An Orsat gas analyser or Orsat apparatus is a piece of laboratory equipment used to analyse a gas sample (typically fossil fuel flue gas) for its oxygen, carbon monoxide and carbon dioxide content. Although largely replaced by instrumental techniques, the Orsat remains a reliable method of measurement and is relatively simple to use.

The apparatus was invented by Louis Orsat who reported it in the Annales des Mines in 1875. There was an earlier report by Thomas Egleston in 1873.

==Construction==
The apparatus consists of an intake valve which feeds into a calibrated water or glycerin jacketed gas burette, this burette is then connected by tubing to two or more absorption pipettes containing chemical solutions that absorb the gases it is being used to measure. The intake and each of the absorption pipettes are valved with stopcocks to allow the movement of gas through the apparatus to be precisely controlled. For safety and portability, the apparatus is usually encased in a wooden box with a handle.

The most common absorbents are:

- Potassium hydroxide (caustic potash) for carbon dioxide
- Pyrogallol (pyrogallic acid) for oxygen
- Copper(I) chloride (ammoniacal Cuprous chloride) for carbon monoxide

Any left-over gas is assumed to be nitrogen, though other absorbents or vessels can be used to isolate additional gases. Platinum on asbestos for example can be used to determine the hydrogen content of a sample, and the Fischer-type Orsat gas analyser for example uses a platinum electrode to explode the remaining gases with hydrogen.

The base of the gas burette is connected to a leveling bottle which typically contains slightly acidulated water with a trace of chemical indicator (typically methyl orange) for colouration. The small amount of acid added to the water reduces the solubility of carbon dioxide. The leveling bottle can be lifted and lowered to enable readings to be taken at constant pressure and to transfer the gas to and from the pipettes containing the different absorption media. The movement of gas through the apparatus is entirely controlled using the leveling bottle and the various stopcocks.

==Method of analysis==
By means of a rubber tubing arrangement, the gas to be analyzed is drawn into the burette and flushed through several times. Using the stopcocks to isolate the absorption pipettes 100ml is typically withdrawn into the main burette for ease of calculation and the leveling flask is raised until the water is level between it and the burette. This insures that the sample is of a known volume and is in equilibrium with the pressure of the room. The water or glycerin jacket further assures that the sample is kept at room temperature.
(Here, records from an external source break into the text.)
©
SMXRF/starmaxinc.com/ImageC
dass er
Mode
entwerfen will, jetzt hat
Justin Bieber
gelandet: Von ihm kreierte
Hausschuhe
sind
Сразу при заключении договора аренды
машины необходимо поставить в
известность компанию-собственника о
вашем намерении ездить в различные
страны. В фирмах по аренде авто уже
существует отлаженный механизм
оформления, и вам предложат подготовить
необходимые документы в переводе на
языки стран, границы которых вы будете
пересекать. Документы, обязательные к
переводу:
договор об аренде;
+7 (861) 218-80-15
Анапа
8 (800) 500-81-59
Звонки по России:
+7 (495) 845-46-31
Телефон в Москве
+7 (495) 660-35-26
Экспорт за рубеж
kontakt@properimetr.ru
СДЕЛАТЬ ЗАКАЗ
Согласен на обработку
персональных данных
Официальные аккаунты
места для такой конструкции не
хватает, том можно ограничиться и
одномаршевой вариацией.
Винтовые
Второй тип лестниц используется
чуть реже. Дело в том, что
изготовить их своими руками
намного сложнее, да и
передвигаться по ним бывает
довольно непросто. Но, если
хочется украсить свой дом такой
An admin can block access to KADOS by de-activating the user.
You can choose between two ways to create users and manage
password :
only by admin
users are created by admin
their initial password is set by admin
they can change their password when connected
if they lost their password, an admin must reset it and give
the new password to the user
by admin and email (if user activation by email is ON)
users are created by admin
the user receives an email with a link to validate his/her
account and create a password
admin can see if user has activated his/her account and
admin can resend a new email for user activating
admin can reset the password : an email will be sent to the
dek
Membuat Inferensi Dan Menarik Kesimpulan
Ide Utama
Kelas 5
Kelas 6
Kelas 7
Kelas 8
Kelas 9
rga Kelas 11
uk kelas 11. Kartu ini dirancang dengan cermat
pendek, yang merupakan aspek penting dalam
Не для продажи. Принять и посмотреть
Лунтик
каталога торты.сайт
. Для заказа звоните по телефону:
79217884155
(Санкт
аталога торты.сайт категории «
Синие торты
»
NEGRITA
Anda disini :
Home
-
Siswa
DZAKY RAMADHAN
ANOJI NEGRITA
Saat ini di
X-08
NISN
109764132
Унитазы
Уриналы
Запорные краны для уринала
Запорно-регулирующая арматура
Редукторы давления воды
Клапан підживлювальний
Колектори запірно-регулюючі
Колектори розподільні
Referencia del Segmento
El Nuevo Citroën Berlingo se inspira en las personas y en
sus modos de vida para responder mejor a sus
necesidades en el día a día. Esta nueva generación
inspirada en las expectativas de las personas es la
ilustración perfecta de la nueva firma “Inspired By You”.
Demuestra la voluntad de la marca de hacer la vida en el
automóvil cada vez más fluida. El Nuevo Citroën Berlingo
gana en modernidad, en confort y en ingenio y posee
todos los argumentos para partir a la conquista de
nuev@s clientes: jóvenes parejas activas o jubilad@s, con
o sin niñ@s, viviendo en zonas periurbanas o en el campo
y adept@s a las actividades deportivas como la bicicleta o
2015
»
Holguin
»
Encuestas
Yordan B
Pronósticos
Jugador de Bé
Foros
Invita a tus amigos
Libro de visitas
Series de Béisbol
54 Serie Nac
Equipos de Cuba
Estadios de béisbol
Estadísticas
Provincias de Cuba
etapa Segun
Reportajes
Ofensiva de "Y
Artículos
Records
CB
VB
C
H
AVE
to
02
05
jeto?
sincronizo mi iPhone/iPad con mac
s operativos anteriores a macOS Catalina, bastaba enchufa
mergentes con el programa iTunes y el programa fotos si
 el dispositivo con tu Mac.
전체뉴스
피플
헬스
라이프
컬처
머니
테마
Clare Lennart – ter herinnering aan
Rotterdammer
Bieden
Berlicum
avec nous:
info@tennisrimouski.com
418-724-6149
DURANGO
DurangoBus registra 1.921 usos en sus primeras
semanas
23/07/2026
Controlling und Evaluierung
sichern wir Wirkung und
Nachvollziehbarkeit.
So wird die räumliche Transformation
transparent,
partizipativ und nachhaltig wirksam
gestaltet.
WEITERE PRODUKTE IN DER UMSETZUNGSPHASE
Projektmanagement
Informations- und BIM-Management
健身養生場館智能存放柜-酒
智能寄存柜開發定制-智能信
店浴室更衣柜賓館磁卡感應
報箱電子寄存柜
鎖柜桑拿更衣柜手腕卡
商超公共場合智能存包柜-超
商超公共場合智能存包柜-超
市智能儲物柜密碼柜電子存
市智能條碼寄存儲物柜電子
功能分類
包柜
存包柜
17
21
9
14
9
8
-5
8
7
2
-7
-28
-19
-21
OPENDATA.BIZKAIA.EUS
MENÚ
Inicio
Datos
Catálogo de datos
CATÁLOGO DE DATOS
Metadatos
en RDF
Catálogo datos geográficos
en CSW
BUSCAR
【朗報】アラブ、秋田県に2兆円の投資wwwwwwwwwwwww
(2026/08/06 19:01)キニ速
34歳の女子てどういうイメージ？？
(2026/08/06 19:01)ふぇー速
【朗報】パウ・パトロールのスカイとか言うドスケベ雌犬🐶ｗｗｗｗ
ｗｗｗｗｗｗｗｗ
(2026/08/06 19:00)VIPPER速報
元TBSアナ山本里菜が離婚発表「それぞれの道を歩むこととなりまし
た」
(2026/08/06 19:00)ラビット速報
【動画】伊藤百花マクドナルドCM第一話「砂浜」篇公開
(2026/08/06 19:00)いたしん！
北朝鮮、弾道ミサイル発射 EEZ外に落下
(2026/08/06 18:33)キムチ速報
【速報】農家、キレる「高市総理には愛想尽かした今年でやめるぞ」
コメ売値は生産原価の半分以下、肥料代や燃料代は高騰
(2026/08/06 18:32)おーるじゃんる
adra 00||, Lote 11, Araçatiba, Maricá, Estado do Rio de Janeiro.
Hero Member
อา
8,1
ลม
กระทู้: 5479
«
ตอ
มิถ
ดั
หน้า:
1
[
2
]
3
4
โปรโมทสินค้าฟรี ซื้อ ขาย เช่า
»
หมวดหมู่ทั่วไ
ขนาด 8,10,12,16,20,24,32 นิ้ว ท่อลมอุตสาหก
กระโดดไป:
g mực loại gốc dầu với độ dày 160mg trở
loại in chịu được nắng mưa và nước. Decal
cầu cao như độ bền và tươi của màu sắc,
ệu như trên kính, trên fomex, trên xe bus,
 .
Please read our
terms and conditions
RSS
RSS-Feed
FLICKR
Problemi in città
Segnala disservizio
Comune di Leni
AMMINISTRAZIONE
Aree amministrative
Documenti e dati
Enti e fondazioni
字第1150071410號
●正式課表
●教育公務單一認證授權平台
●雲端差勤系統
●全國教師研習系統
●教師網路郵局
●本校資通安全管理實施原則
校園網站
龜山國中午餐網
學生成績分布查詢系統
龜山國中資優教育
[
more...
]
The gas is then passed into the Potassium Hydroxide (caustic potash) burette by opening the stop cock and lifting the leveling flask. This siphons water into the burette which pushes the gas into the absorption vessel. The gas is left to stand for about two minutes and then withdrawn, isolating the remaining gas via the stopcock arrangements. The process is then repeated to ensure full absorption. Afterward the leveling flask is once more adjusted until the fluid level is equal between both vessels and a measurement of the new gas volume is taken. If 100ml of gas was present initially the new volume indicates the percentage of carbon dioxide absorbed. If a sample after absorption contained 88ml of gas, then it would be recorded as 12% carbon dioxide.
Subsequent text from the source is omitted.